EXERCISE GOAL:
An exact copy of every entry is needed, without any of the pictures.

====== MATERIALS PROVIDED

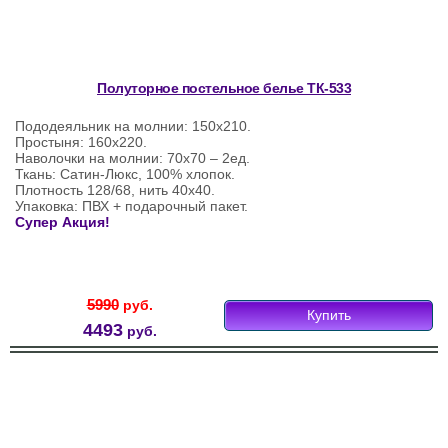
Полуторное постельное белье ТК-533
Пододеяльник на молнии: 150х210.
Простыня: 160х220.
Наволочки на молнии: 70х70 – 2ед.
Ткань: Сатин-Люкс, 100% хлопок.
Плотность 128/68, нить 40х40.
Упаковка: ПВХ + подарочный пакет.
Супер Акция!
5990
руб.
Купить
4493
руб.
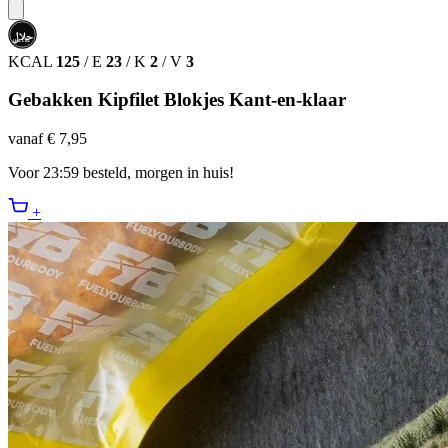
حلال
HALAL
KCAL
125
/
E
23
/
K
2
/
V
3
Gebakken Kipfilet Blokjes Kant-en-klaar
vanaf € 7,95
Voor 23:59 besteld, morgen in huis!
+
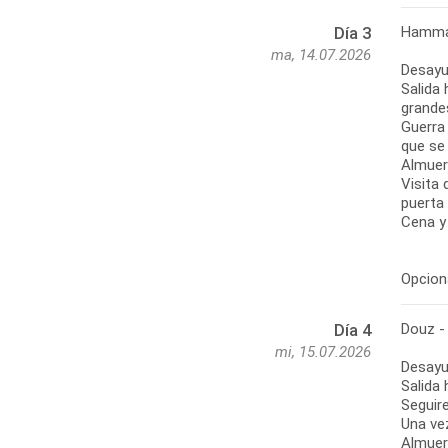
Hammam
Día 3
ma, 14.07.2026
Desayu
Salida
grande
Guerra 
que se 
Almuer
Visita
puerta 
Cena y
Opcion
Douz -
Día 4
mi, 15.07.2026
Desayu
Salida 
Seguir
Una vez
Almuer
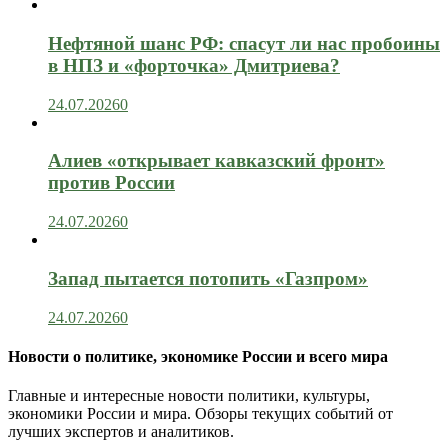
Нефтяной шанс РФ: спасут ли нас пробоины
в НПЗ и «форточка» Дмитриева?
24.07.2026
0
Алиев «открывает кавказский фронт»
против России
24.07.2026
0
Запад пытается потопить «Газпром»
24.07.2026
0
Новости о политике, экономике России и всего мира
Главные и интересные новости политики, культуры,
экономики России и мира. Обзоры текущих событий от
лучших экспертов и аналитиков.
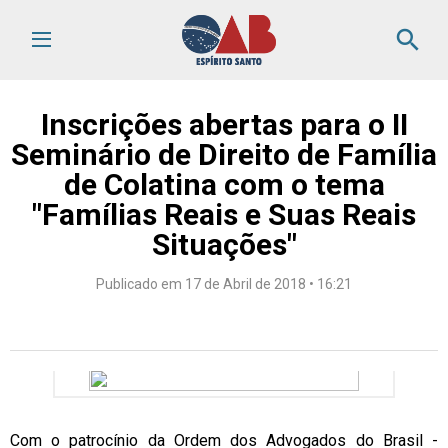
search
Inscrições abertas para o II
Seminário de Direito de Família
de Colatina com o tema
"Famílias Reais e Suas Reais
Situações"
Publicado em 17 de Abril de 2018 • 16:21
Com o patrocínio da Ordem dos Advogados do Brasil -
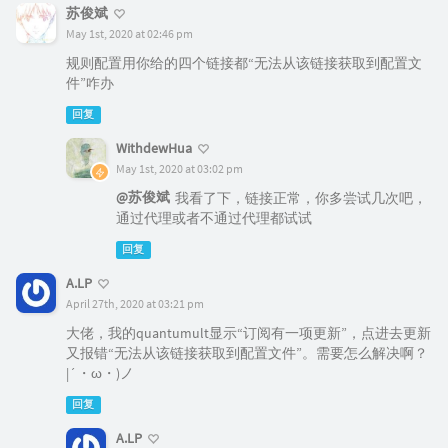
苏俊斌
May 1st, 2020 at 02:46 pm
规则配置用你给的四个链接都“无法从该链接获取到配置文
件”咋办
回复
WithdewHua
May 1st, 2020 at 03:02 pm
@苏俊斌
我看了下，链接正常，你多尝试几次吧，
通过代理或者不通过代理都试试
回复
A.LP
April 27th, 2020 at 03:21 pm
大佬，我的quantumult显示“订阅有一项更新”，点进去更新
又报错“无法从该链接获取到配置文件”。需要怎么解决啊？
|´・ω・)ノ
回复
A.LP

============

OUTPUT FOR THIS EXERCISE:
Полуторное постельное белье ТК-533
Пододеяльник на молнии: 150х210.
Простыня: 160х220.
Наволочки на молнии: 70х70 – 2ед.
Ткань: Сатин-Люкс, 100% хлопок.
Плотность 128/68, нить 40х40.
Упаковка: ПВХ + подарочный пакет.
Супер Акция!
5990
руб.
Купить
4493
руб.
حلال
HALAL
KCAL
125
/
E
23
/
K
2
/
V
3
Gebakken Kipfilet Blokjes Kant-en-klaar
vanaf € 7,95
Voor 23:59 besteld, morgen in huis!
+
Hammam
Día 3
ma, 14.07.2026
Desayu
Salida
grande
Guerra 
que se 
Almuer
Visita
puerta 
Cena y
Opcion
Douz -
Día 4
mi, 15.07.2026
Desayu
Salida 
Seguir
Una vez
Almuer
Нефтяной шанс РФ: спасут ли нас пробоины
в НПЗ и «форточка» Дмитриева?
24.07.2026
0
Алиев «открывает кавказский фронт»
против России
24.07.2026
0
Запад пытается потопить «Газпром»
24.07.2026
0
Новости о политике, экономике России и всего мира
Главные и интересные новости политики, культуры,
экономики России и мира. Обзоры текущих событий от
лучших экспертов и аналитиков.
search
Inscrições abertas para o II
Seminário de Direito de Família
de Colatina com o tema
"Famílias Reais e Suas Reais
Situações"
Publicado em 17 de Abril de 2018 • 16:21
Com o patrocínio da Ordem dos Advogados do Brasil -
苏俊斌
May 1st, 2020 at 02:46 pm
规则配置用你给的四个链接都“无法从该链接获取到配置文
件”咋办
回复
WithdewHua
May 1st, 2020 at 03:02 pm
@苏俊斌
我看了下，链接正常，你多尝试几次吧，
通过代理或者不通过代理都试试
回复
A.LP
April 27th, 2020 at 03:21 pm
大佬，我的quantumult显示“订阅有一项更新”，点进去更新
又报错“无法从该链接获取到配置文件”。需要怎么解决啊？
|´・ω・)ノ
回复
A.LP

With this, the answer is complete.